Task brief
Lines in the entries below where the word "están" shows up should each be copied.

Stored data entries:
= Beginning of Section =

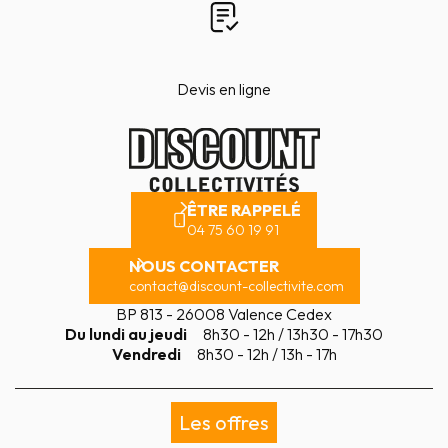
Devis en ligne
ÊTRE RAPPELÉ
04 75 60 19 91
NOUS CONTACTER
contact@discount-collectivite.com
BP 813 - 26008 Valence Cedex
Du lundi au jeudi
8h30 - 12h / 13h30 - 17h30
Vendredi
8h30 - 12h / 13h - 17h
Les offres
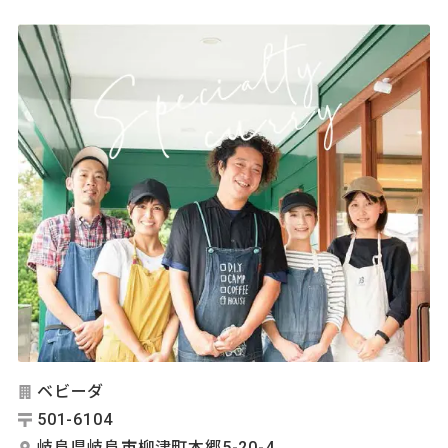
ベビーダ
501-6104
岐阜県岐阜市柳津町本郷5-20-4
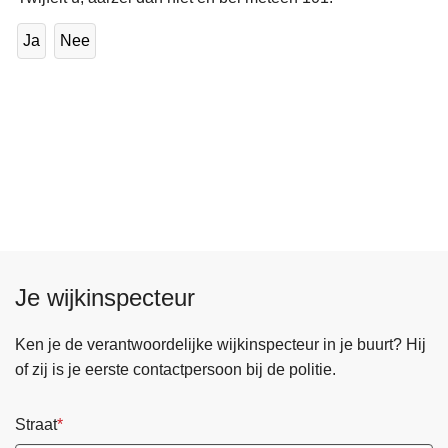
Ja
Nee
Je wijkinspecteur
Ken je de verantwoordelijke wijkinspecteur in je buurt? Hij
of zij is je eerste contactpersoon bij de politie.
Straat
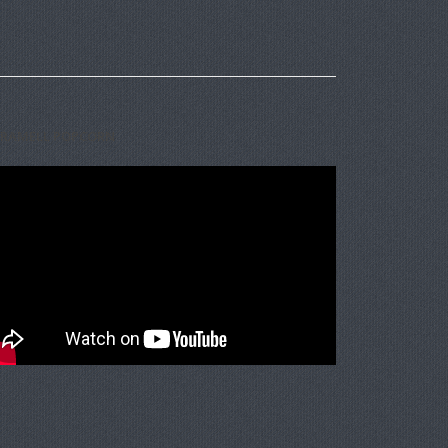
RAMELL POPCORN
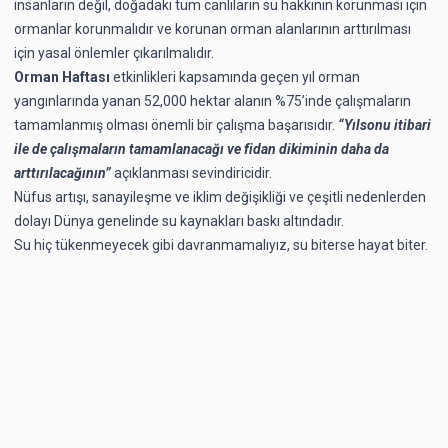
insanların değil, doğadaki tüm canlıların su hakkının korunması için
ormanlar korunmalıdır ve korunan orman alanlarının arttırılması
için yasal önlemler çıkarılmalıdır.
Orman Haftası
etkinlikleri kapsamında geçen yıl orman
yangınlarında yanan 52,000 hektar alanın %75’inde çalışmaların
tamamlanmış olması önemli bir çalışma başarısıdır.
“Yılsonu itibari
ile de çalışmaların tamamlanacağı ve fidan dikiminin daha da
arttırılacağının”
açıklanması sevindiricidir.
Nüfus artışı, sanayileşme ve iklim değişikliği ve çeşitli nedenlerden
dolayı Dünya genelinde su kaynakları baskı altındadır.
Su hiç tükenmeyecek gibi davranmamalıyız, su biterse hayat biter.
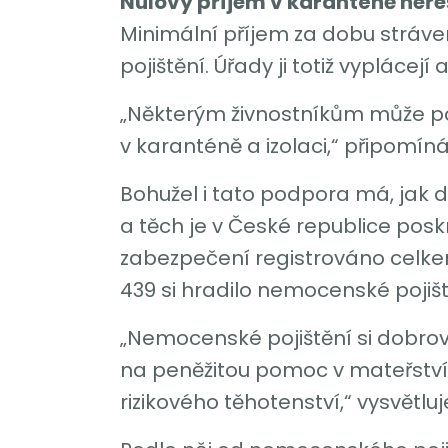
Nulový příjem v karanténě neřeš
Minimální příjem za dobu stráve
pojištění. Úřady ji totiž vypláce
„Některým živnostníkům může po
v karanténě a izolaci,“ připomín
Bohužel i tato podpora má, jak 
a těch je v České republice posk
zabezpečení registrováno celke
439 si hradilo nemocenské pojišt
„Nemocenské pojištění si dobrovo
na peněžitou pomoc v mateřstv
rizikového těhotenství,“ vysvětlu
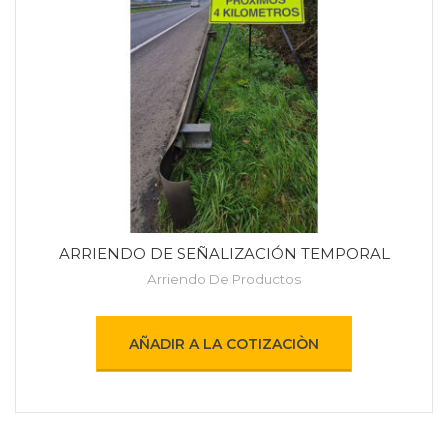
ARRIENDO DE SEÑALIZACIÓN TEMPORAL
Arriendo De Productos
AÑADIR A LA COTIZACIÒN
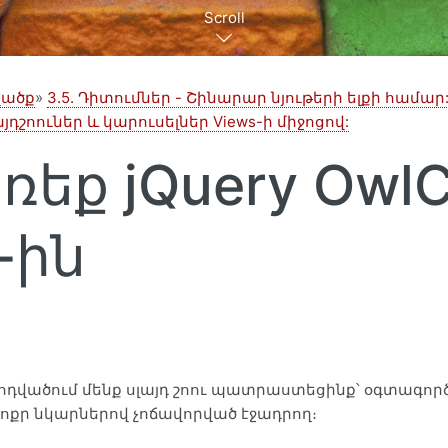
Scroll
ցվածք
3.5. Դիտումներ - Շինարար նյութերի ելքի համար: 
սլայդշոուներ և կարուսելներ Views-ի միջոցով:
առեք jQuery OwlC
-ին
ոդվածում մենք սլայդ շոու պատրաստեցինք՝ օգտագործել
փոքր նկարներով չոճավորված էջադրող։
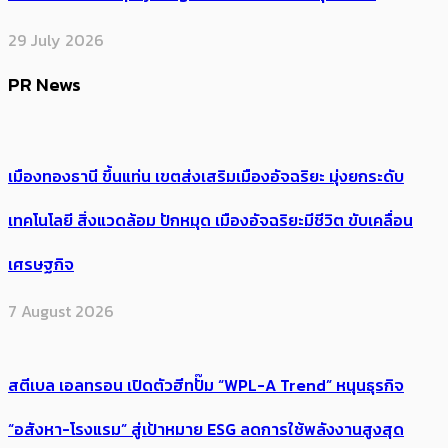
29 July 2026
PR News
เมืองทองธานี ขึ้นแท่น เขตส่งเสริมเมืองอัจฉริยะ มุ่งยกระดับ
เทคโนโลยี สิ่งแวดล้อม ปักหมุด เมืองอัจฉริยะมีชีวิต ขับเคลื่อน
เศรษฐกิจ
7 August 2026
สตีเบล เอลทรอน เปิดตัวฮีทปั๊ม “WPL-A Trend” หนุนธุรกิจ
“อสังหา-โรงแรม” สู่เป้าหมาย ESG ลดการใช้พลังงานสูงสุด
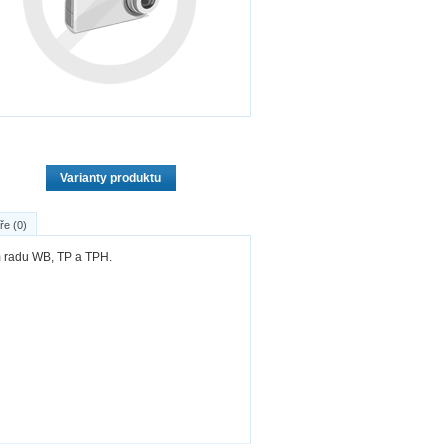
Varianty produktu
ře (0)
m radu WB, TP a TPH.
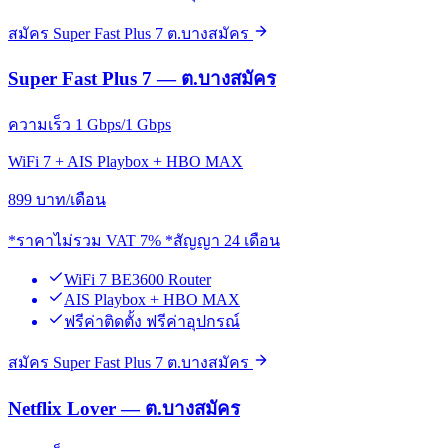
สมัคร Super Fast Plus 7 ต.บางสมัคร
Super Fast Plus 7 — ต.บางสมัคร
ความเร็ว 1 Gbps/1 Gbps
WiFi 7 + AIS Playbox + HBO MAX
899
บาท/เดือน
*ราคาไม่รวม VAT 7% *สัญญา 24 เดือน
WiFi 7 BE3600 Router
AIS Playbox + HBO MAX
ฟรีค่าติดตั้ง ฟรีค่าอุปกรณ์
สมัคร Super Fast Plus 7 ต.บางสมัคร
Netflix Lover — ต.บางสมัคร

= End of Section =
= Beginning of Section =

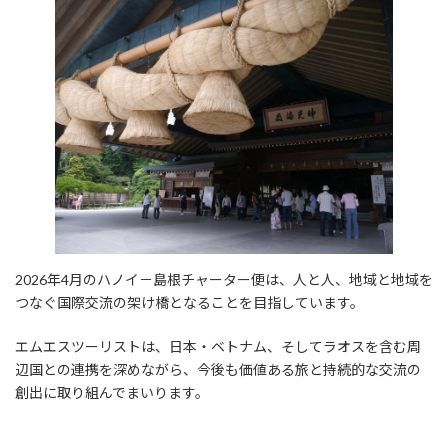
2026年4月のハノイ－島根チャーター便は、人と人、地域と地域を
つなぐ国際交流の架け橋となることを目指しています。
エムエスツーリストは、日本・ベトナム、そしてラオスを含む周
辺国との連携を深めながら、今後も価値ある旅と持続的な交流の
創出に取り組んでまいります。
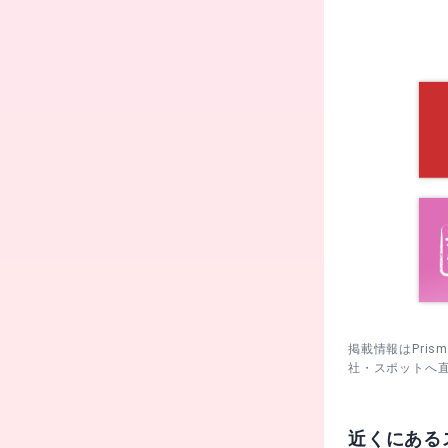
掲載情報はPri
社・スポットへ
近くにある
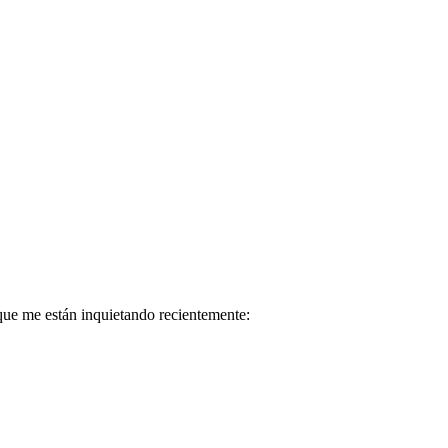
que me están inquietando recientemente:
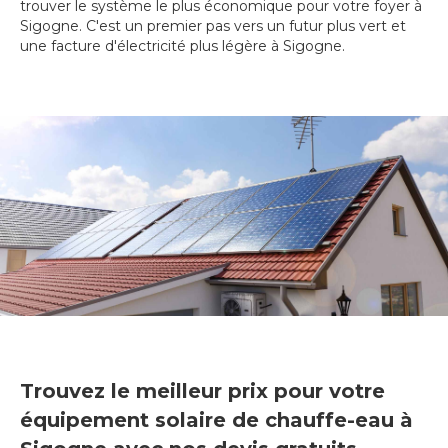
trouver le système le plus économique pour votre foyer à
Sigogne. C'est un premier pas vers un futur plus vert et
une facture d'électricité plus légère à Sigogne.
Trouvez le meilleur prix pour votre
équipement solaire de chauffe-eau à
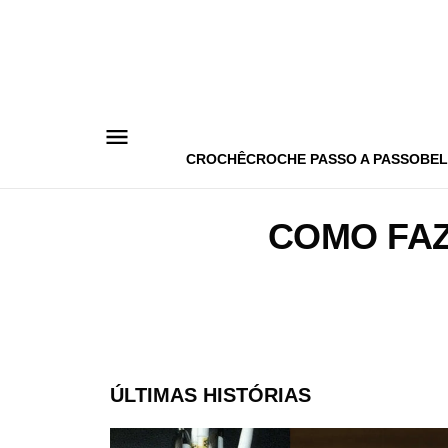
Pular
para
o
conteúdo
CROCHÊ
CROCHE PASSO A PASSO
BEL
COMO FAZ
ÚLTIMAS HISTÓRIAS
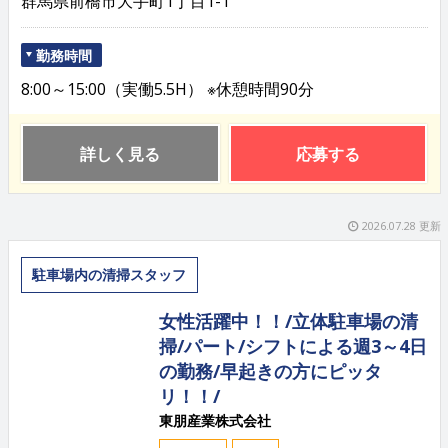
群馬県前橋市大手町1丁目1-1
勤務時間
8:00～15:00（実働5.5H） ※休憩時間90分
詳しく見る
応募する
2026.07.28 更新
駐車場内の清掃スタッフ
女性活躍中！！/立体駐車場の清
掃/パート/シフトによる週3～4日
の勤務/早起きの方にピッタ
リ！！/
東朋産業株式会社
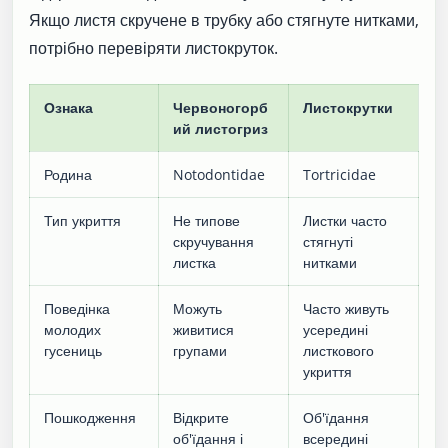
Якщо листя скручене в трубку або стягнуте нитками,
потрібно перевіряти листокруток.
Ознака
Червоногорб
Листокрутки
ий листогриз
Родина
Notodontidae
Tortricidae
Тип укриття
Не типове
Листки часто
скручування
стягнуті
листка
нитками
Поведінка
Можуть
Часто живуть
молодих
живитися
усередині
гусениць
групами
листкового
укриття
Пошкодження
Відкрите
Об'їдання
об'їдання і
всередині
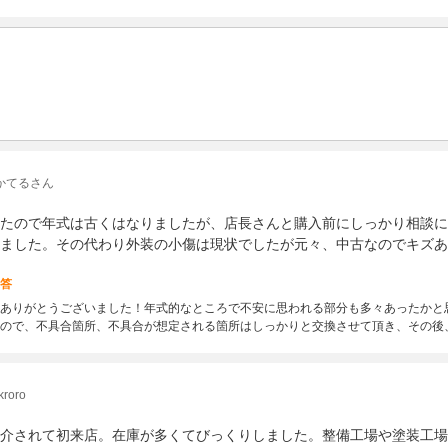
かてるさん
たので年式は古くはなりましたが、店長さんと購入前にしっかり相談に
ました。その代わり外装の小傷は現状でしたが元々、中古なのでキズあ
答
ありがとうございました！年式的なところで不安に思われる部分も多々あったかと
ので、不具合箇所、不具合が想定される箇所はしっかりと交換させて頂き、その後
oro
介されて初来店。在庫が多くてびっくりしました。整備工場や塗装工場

= End of Section =
= Beginning of Section =

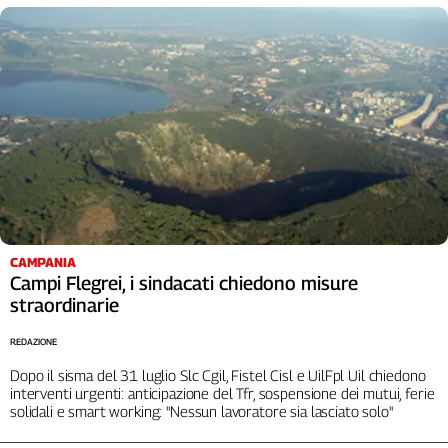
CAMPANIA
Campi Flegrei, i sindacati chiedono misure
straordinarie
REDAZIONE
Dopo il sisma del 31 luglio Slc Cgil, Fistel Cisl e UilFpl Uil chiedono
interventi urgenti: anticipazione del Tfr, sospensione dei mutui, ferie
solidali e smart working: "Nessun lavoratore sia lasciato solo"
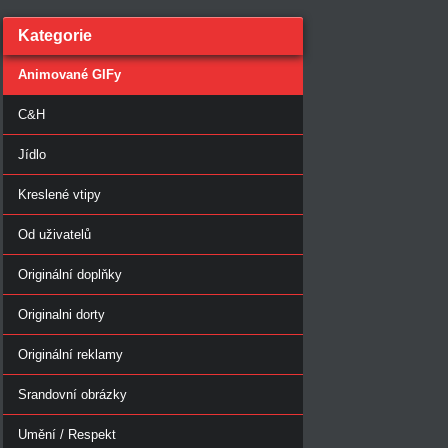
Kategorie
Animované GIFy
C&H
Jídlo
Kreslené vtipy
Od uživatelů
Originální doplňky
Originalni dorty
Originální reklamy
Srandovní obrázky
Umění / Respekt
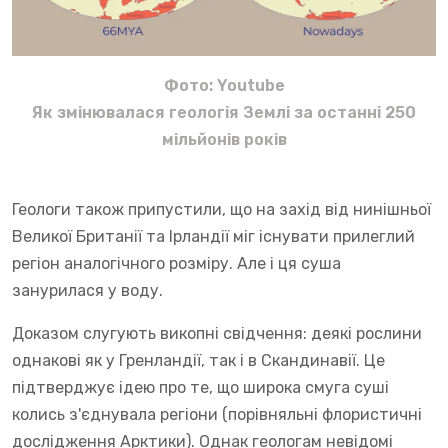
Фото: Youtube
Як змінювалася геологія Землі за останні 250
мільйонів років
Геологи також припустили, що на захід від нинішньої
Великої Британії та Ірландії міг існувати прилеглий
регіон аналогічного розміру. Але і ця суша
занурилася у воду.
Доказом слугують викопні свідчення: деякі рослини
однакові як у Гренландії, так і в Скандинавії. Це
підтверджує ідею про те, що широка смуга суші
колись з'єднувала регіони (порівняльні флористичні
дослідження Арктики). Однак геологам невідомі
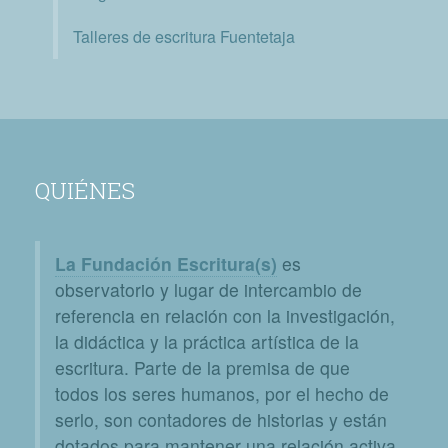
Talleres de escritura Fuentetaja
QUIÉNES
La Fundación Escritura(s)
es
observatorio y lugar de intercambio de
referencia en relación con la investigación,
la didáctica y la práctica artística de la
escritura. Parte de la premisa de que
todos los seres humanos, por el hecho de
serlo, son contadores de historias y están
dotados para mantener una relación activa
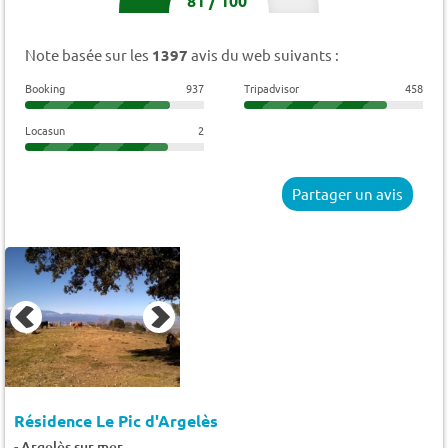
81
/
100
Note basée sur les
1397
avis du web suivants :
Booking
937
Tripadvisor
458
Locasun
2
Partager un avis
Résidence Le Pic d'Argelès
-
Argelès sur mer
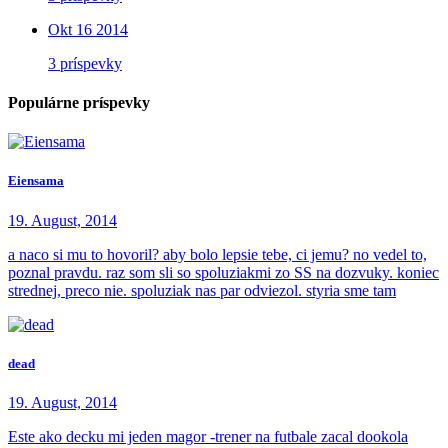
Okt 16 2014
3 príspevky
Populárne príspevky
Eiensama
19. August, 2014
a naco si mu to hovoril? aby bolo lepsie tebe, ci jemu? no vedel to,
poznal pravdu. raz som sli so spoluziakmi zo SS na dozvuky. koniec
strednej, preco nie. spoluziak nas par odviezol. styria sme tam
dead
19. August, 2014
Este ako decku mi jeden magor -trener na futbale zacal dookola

= End of Section =

Exercise solution
que me están inquietando recientemente:
serlo, son contadores de historias y están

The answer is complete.